Margin debt, however, tends to act a bit differently. It remains and may even grow in the initial downturn as optimists will increase their margin debt to preserve or add to their positions because they are expecting bounce back. They are still viewing drops as opportunities! Margin calls escalate as the dips get lower and lower. People are forced to choose between contributing more cash to this painful process or selling stock. They almost always choose the latter. As optimism is replaced by pessimism fewer are willing to consider borrowing to buy stock. Market bottoms are near when margin debt approaches historic lows. We are currently at all time highs of over 300 billion in margin debt!


Fifty percent in Government or bank related instruments such as Treasury bills, notes, bonds and Certificates of Deposit (CD’s). As discussed earlier, the Treasury instruments have already factored in the Feds lowering interest rates by 140 basis points (1.4%). However, even with the recent rate cut of 50 basis points to the Fed Funds rate to 6.0%, the various treasury instruments have still factored in an additional 90 basis point adjustment. Therefore, a majority of this allocation should be in either the Treasury Bills or CD’s as well as money market accounts for proper liquidity. If already positioned into these instruments, the derivatives/futures can offer a means of hedging and protecting the non tax-declared profits required upon liquidation. Hence, deferring the requirement of selling the instrument to preserve the equity value.

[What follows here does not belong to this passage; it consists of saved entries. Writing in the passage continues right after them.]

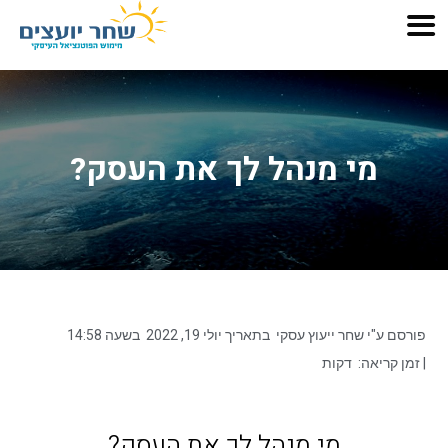
מי מנהל לך את העסק?
פורסם ע"י
שחר ייעוץ עסקי
בתאריך
יולי 19, 2022
בשעה
14:58
| זמן קריאה:
דקות
מי מנהל לך את העסק?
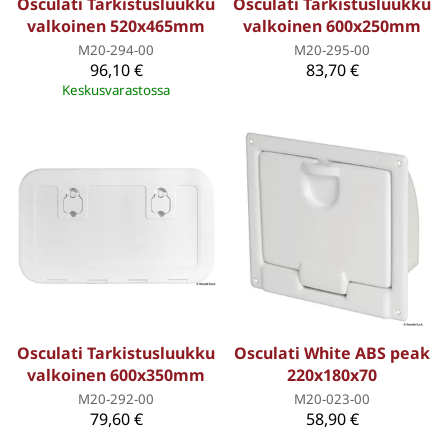
Osculati Tarkistusluukku
Osculati Tarkistusluukku
valkoinen 520x465mm
valkoinen 600x250mm
M20-294-00
M20-295-00
96,10 €
83,70 €
Keskusvarastossa
Osculati Tarkistusluukku
Osculati White ABS peak
valkoinen 600x350mm
220x180x70
M20-292-00
M20-023-00
79,60 €
58,90 €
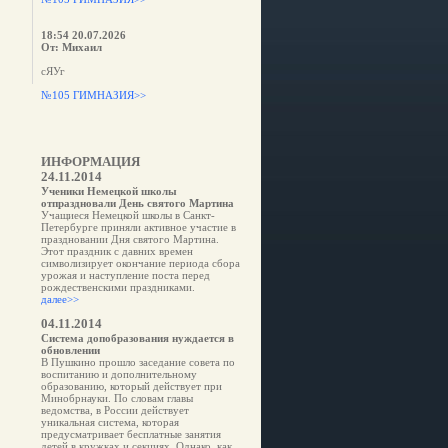
18:54 20.07.2026
От: Михаил
сЯУг
№105 ГИМНАЗИЯ>>
ИНФОРМАЦИЯ
24.11.2014
Ученики Немецкой школы
отпраздновали День святого Мартина
Учащиеся Немецкой школы в Санкт-
Петербурге приняли активное участие в
праздновании Дня святого Мартина.
Этот праздник с давних времен
символизирует окончание периода сбора
урожая и наступление поста перед
рождественскими праздниками.
далее>>
04.11.2014
Система допобразования нуждается в
обновлении
В Пушкино прошло заседание совета по
воспитанию и дополнительному
образованию, который действует при
Минобрнауки. По словам главы
ведомства, в России действует
уникальная система, которая
предусматривает бесплатные занятия
детей в кружках и секциях. Однако, как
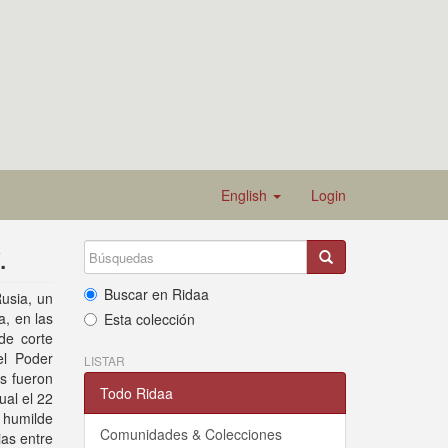
English
Login
.
Buscar en Ridaa
usia, un
a, en las
Esta colección
de corte
el Poder
LISTAR
s fueron
Todo Ridaa
ual el 22
 humilde
Comunidades & Colecciones
ias entre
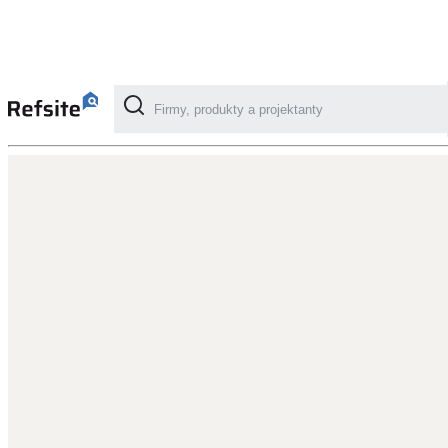
Kategorie
Fotovoltaika
Solární ohřev vody
Dotační, energetické služby
Větrání s rekuperací
Teplovzdušné vytápění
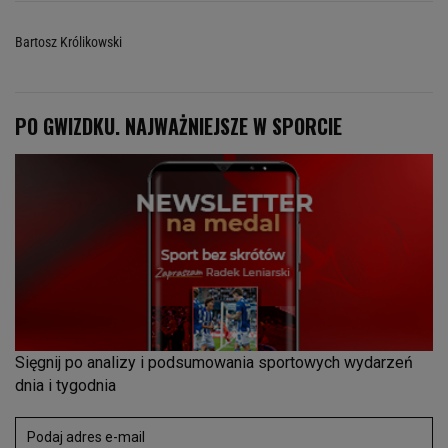
Bartosz Królikowski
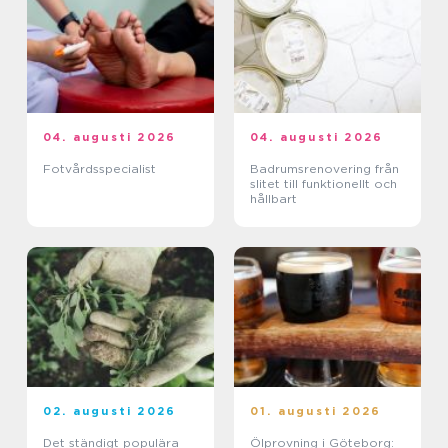
04. augusti 2026
04. augusti 2026
Fotvårdsspecialist
Badrumsrenovering från
slitet till funktionellt och
hållbart
02. augusti 2026
01. augusti 2026
Det ständigt populära
Ölprovning i Göteborg:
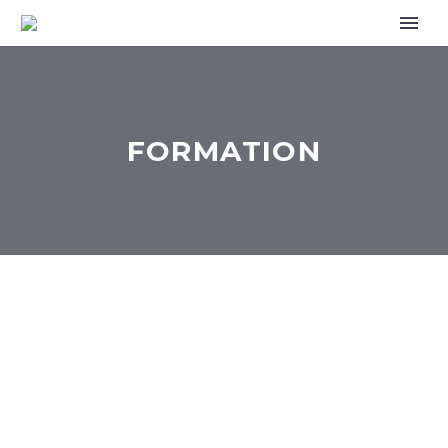
FORMATION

Thirty percent in US stock equities with an emphasis in stable utility companies, Real Estate Investment Trusts (REIT’s) and equities providing consistent above average dividend yield and a preferred price/earnings (PE) ratio at the time of purchase between 6 to 10. Please note that these two areas have already rallied significantly over the past eight months, and REIT’s were suggested at their bottom in the April 2000 newsletter. Therefore, when considering a particular stock in these areas, please select a purchase price that will represent a reasonable entry level on a pullback in the stock price. Any stocks selected should be based on dividend yield and price without the expectations of price appreciation for a conservative return. Furthermore, if uncertain of the desired price of entrance, use dollar-cost averaging to accumulate a position in the stock for a more balanced entry stock price level.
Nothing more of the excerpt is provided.